→ **WHAT IS BEING ASKED**: Would you please return the lines of the entries below starting at the line that has "You are a GUI" and ending at the line that has "This screenshot has height=2576, width=622.", both included, exactly as they are?

_ _ _

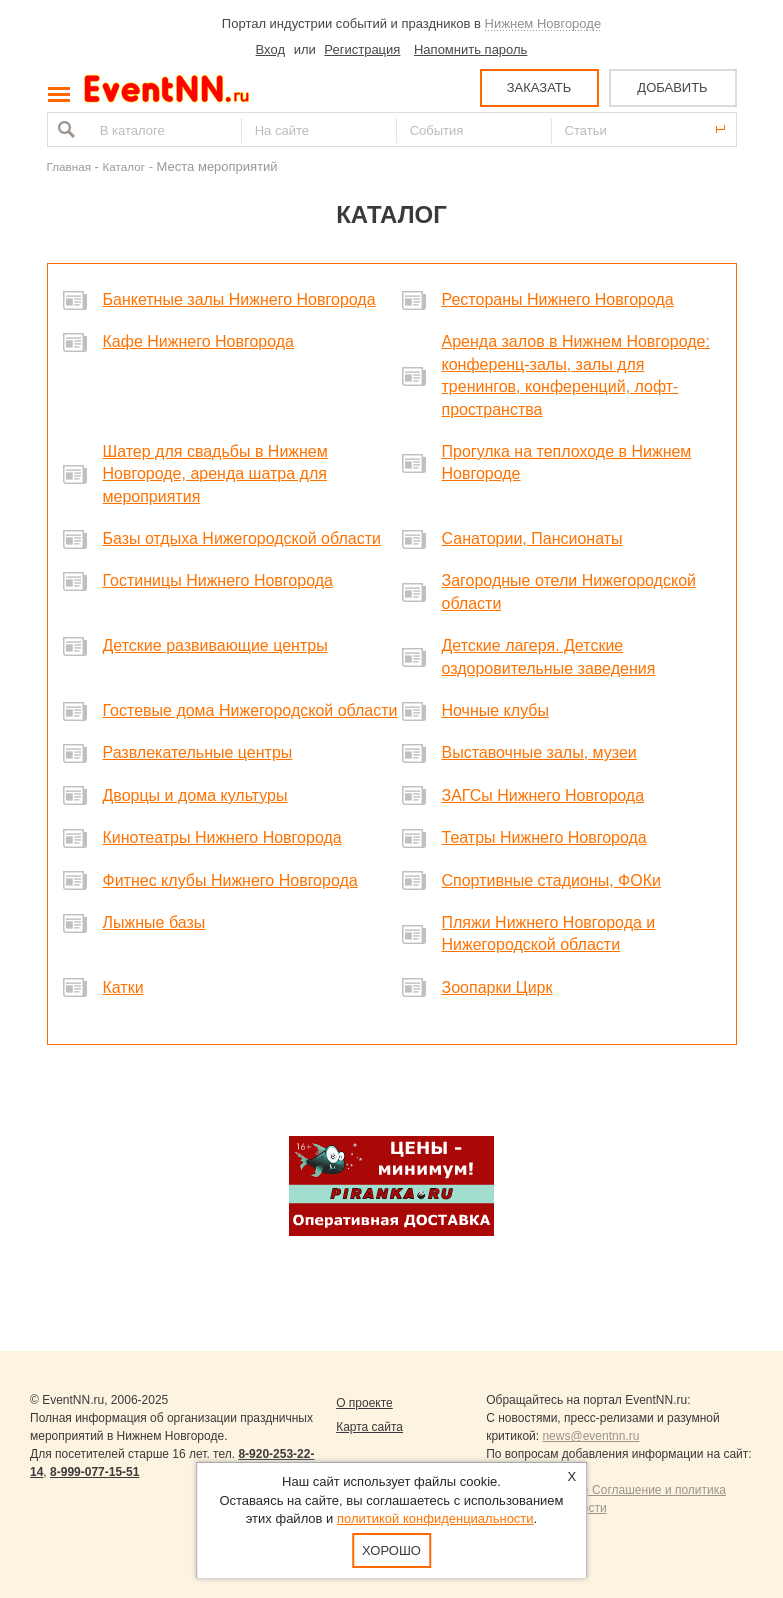 Image resolution: width=783 pixels, height=1598 pixels. What do you see at coordinates (215, 474) in the screenshot?
I see `Шатер для свадьбы в Нижнем Новгороде, аренда шатра для мероприятия` at bounding box center [215, 474].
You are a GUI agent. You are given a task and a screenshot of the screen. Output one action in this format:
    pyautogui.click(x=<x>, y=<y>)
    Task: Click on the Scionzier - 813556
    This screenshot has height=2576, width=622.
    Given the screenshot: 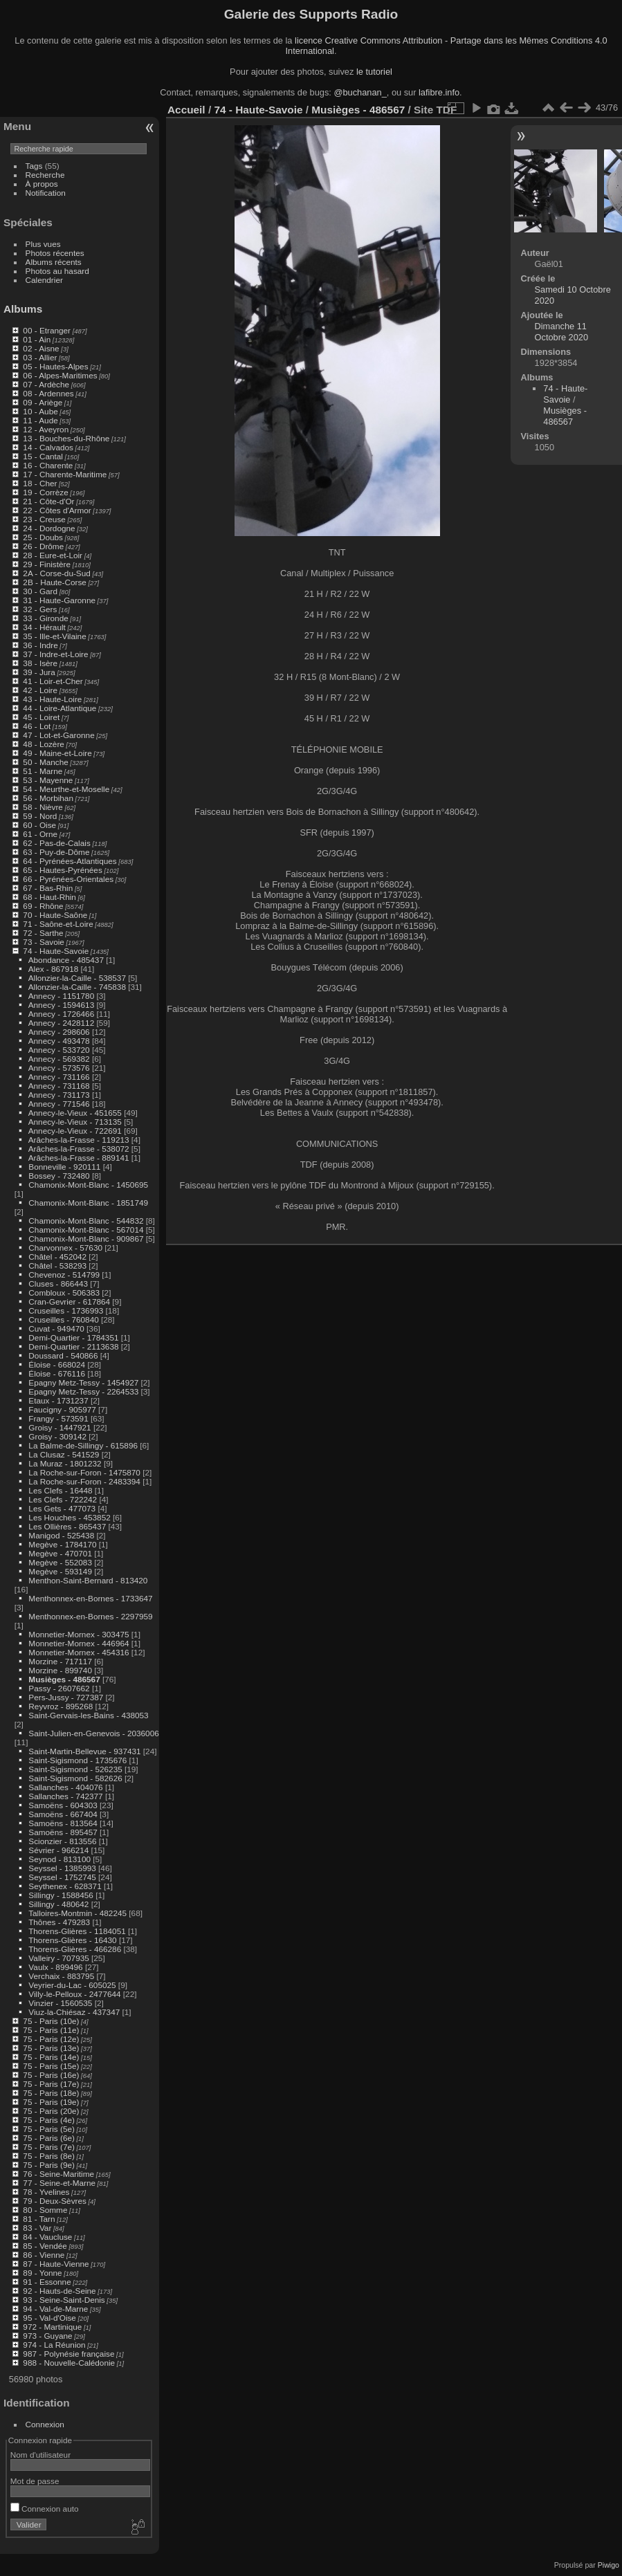 What is the action you would take?
    pyautogui.click(x=62, y=1841)
    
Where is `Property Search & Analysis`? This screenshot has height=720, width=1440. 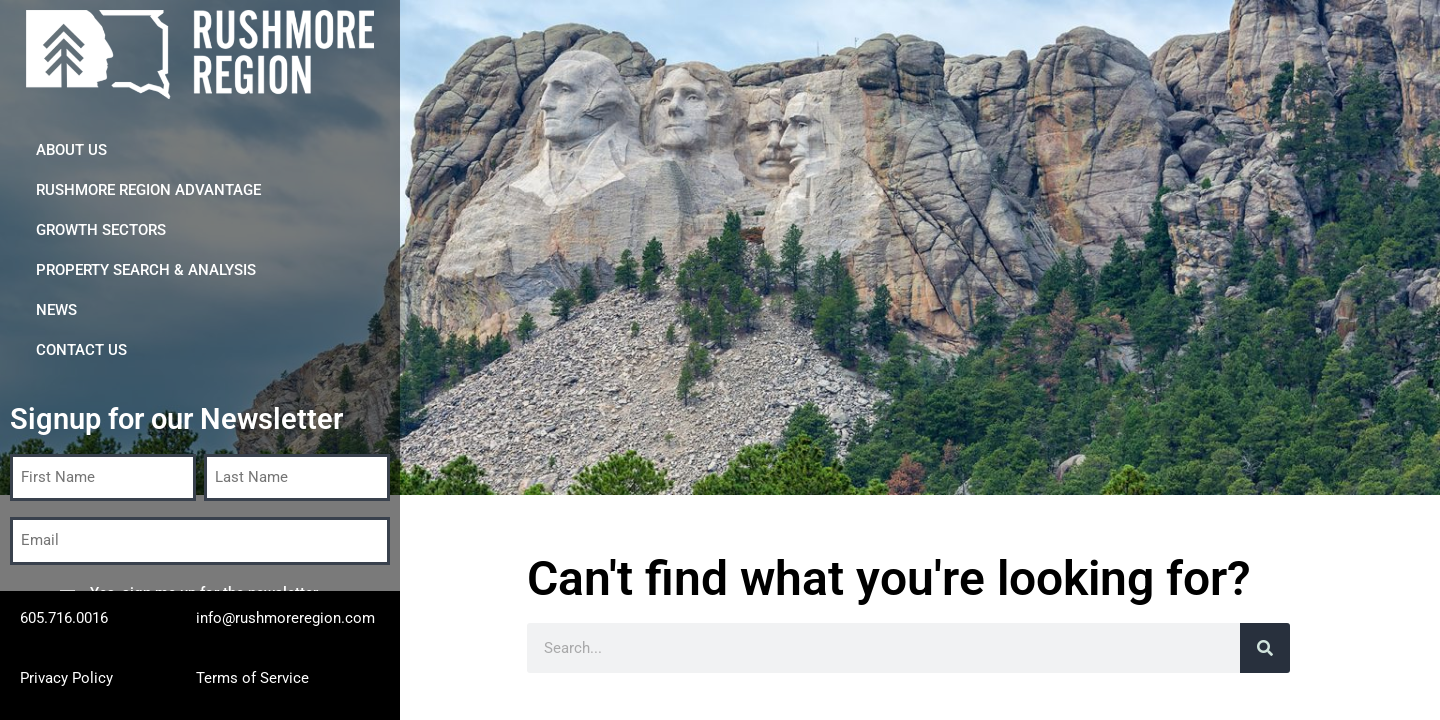 Property Search & Analysis is located at coordinates (146, 270).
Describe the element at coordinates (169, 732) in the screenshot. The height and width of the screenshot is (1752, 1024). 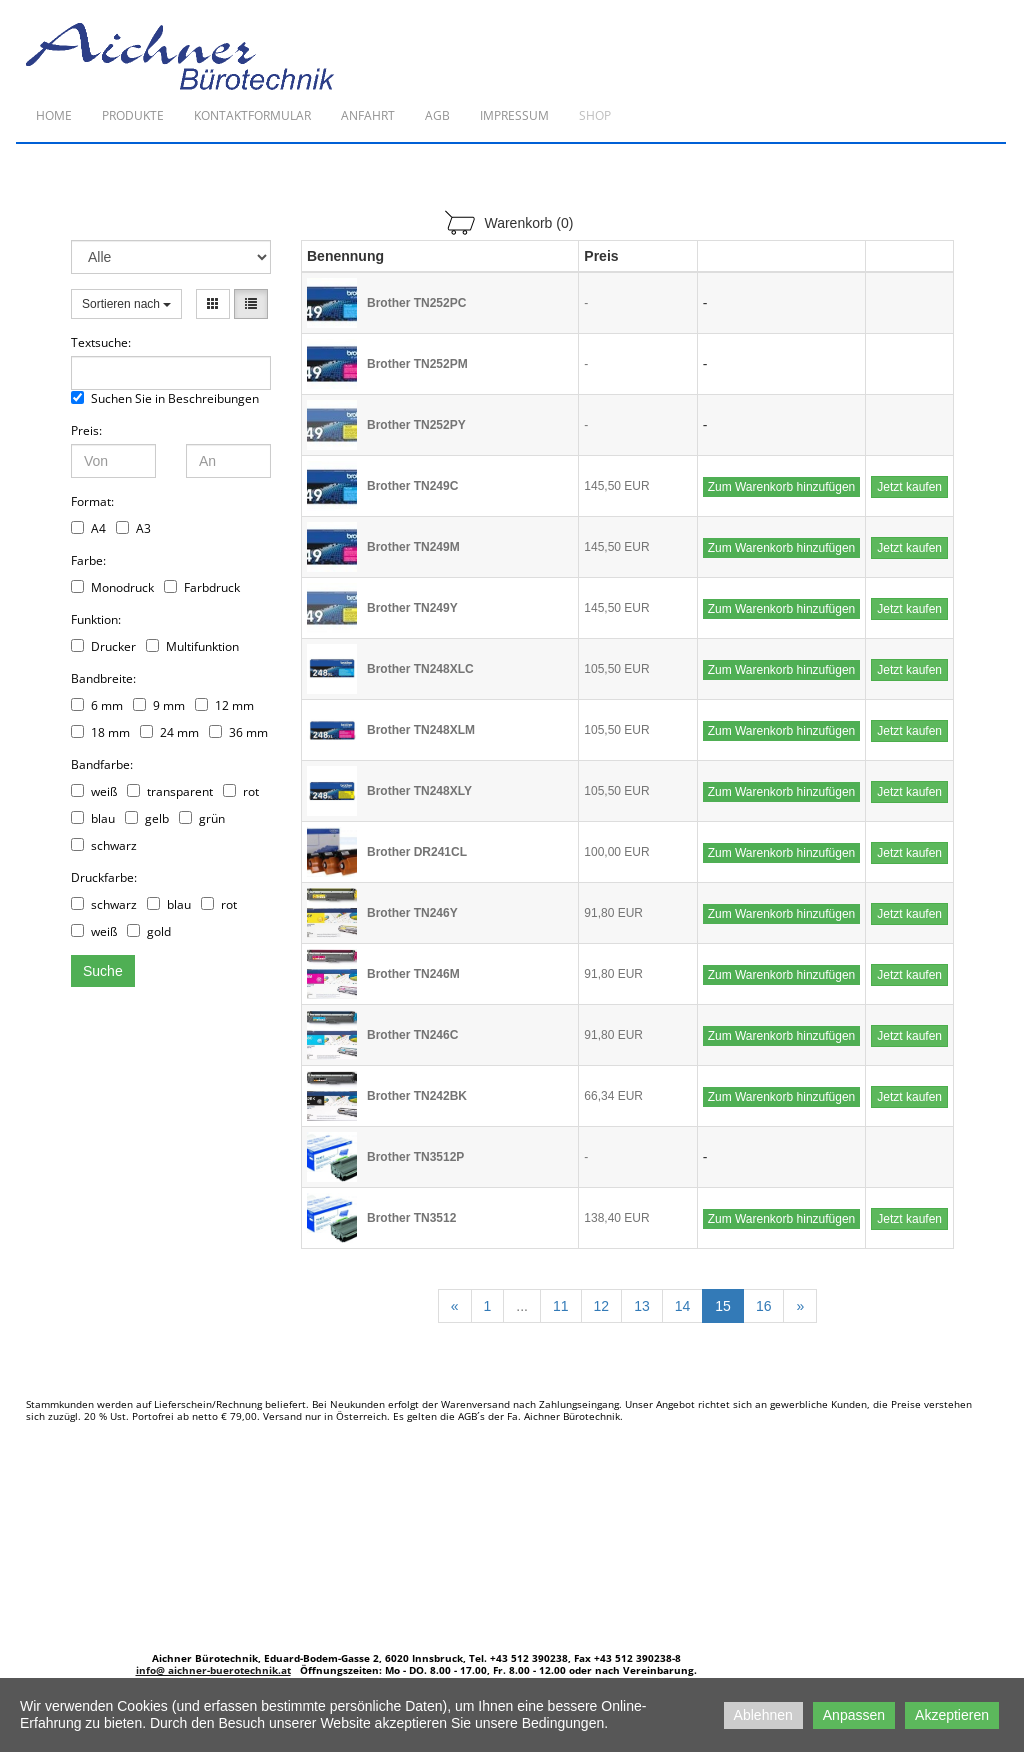
I see `24 mm` at that location.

_ _ _

→ **ANSWER SECTION**:
You are a GUI agent. You are given a task and a screenshot of the screen. Output one action in this format:
    pyautogui.click(x=<x>, y=<y>)
    Task: Click on the Scionzier - 813556
    This screenshot has height=2576, width=622.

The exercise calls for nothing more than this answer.